In past reports, I have generated a choropleth using VISN-level data. Unlike the U.S. shapefile (map files with coordinates; normally with the *.shp extension), the VISN shapefile is specific to the VA and doesn’t not follow the borders of the states used in typical U.S. shapefiles.

In this example, I will provide a step by step guide on how you can generate your own VISN-level choropleth for use in reports and presentations. The files for this tutorial are available on following Dropbox link.

 

TUTORIAL

Step 1: Download QGIS

Download QGIS, which is a free Geographic Information Systems (GIS) software for both the Windows and Mac operating systems. Watch the following video for a step-by-step guide on downloading and using the program. The program is simple to use and does not involve any coding. After you install the software, proceed to the next step. (Contact your local IT support to have this installed on a government-owned system.)

 

Step 2: Download the VISN shapefiles

The VA provides shapefiles online at the following link. Download the file titled FY2017_Q4_VISN.zip. This file will contain all the necessary files that you will need to build your choropleth.

 

Step 3: Download VISN-level data on total population

We will need VISN-level data to join with the VISN-level shapefile in QGIS. You can download the data from the following VA public site. Go to the Population Tables and download the “All Veterans Integrated Service Networks” Excel file. It will contain data on the total population at each VISN.

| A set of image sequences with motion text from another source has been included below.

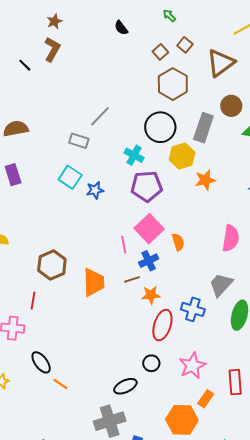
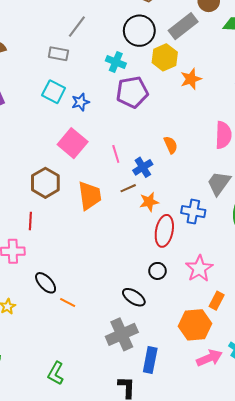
gray rectangle: (203, 128) -> (183, 26), turned 40
pink square: (149, 229) -> (73, 143), moved
black ellipse: (125, 386) -> (134, 297), turned 65

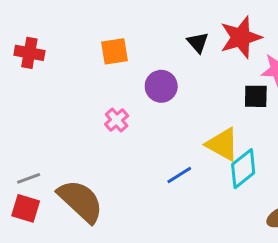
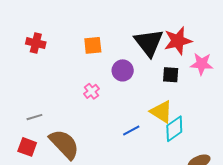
black triangle: (198, 43) -> (149, 43), size x2.0
black square: (256, 96) -> (171, 75), moved
gray line: (29, 178) -> (34, 117), moved

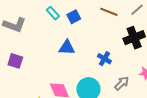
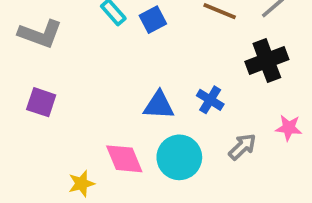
blue triangle: (67, 48) -> (159, 105), moved

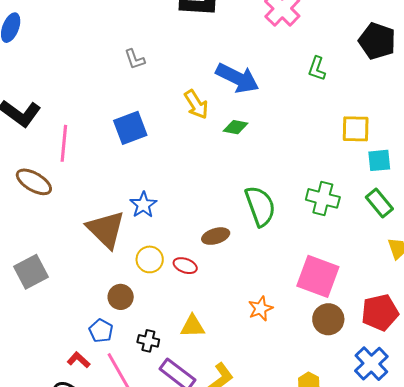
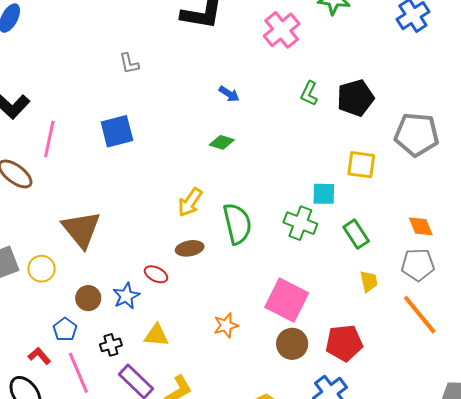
black pentagon: (377, 41) -> (355, 98), moved, turned 30
blue arrow: (237, 78) -> (229, 94), size x0.5
yellow arrow: (196, 104) -> (190, 202), moved, turned 60
yellow square: (356, 129) -> (361, 165), moved
cyan square: (379, 160) -> (324, 194), moved
blue star: (143, 205) -> (126, 296), moved
yellow circle: (150, 259) -> (42, 269), moved
black cross: (148, 341) -> (111, 345), turned -35

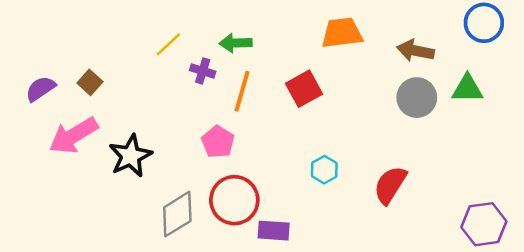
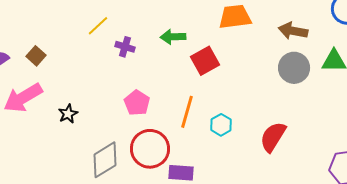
green arrow: (236, 43) -> (173, 37), moved
orange line: (242, 91) -> (187, 112), moved
black star: (130, 156) -> (68, 114), size x0.6

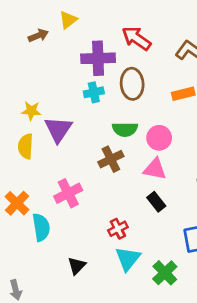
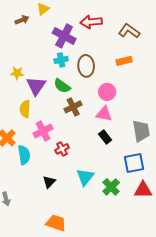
red arrow: (136, 38) -> (91, 22), turned -40
purple cross: (98, 58) -> (64, 36), turned 30
brown ellipse: (132, 84) -> (86, 66), moved
green semicircle: (125, 129) -> (62, 86), moved, turned 36
yellow semicircle: (26, 146) -> (25, 109), moved
red cross: (118, 229) -> (62, 149), moved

With QGIS, you will need to have two types of files for the data. I recommend using a text editor (not the Windows native notepad) such as Notepad++ or Brackets. In the text editor, open the file with the data and save it as a *.csv. The reason we do this is to make sure that the data is in text format. There are certain values that you want to ensure include the “0” in front of the other numbers (e.g., “01,” “02,” “03,” etc). If you don’t include the “0” you will not be able to join the data to the shapefiles.

After you save this as a *.csv (please include the extension onto the title), then you can open a new document on Notepad++ and enter the data column format. For instance, if column 1 is in text format, then type “String” for the first column. If the second data column is in numeric format, type “Integer.” We have a total of seven columns; therefore, we need to have seven data formats. See the example below.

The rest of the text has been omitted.